◆ Activity
Please reproduce the records exactly, leaving out any pictures.

◆ Record extracts

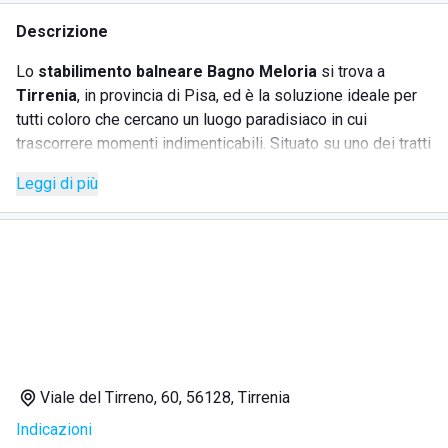
Descrizione
Lo
stabilimento balneare Bagno Meloria
si trova a
Tirrenia
, in provincia di Pisa, ed è la soluzione ideale per
tutti coloro che cercano un luogo paradisiaco in cui
trascorrere momenti indimenticabili. Situato su uno dei tratti
del
Mar Tirreno
più attraenti e vivaci dell'intera penisola, il
Leggi di più
Bagno Meloria è sinonimo di benessere, divertimento e
relax. Dotato di ogni comodità, offre tutti i servizi necessari
per garantire un'esperienza di vacanza perfetta, all'insegna
del sole e del riposo. Ideale per le famiglie, grazie alle sue
acque digradanti e a un'area giochi sicura per i bambini,
consente anche agli adulti di godere di momenti di
tranquillità.
Viale del Tirreno, 60, 56128, Tirrenia
SERVIZI
Indicazioni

◆ Exercise response
Descrizione
Lo
stabilimento balneare Bagno Meloria
si trova a
Tirrenia
, in provincia di Pisa, ed è la soluzione ideale per
tutti coloro che cercano un luogo paradisiaco in cui
trascorrere momenti indimenticabili. Situato su uno dei tratti
del
Mar Tirreno
più attraenti e vivaci dell'intera penisola, il
Leggi di più
Bagno Meloria è sinonimo di benessere, divertimento e
relax. Dotato di ogni comodità, offre tutti i servizi necessari
per garantire un'esperienza di vacanza perfetta, all'insegna
del sole e del riposo. Ideale per le famiglie, grazie alle sue
acque digradanti e a un'area giochi sicura per i bambini,
consente anche agli adulti di godere di momenti di
tranquillità.
Viale del Tirreno, 60, 56128, Tirrenia
SERVIZI
Indicazioni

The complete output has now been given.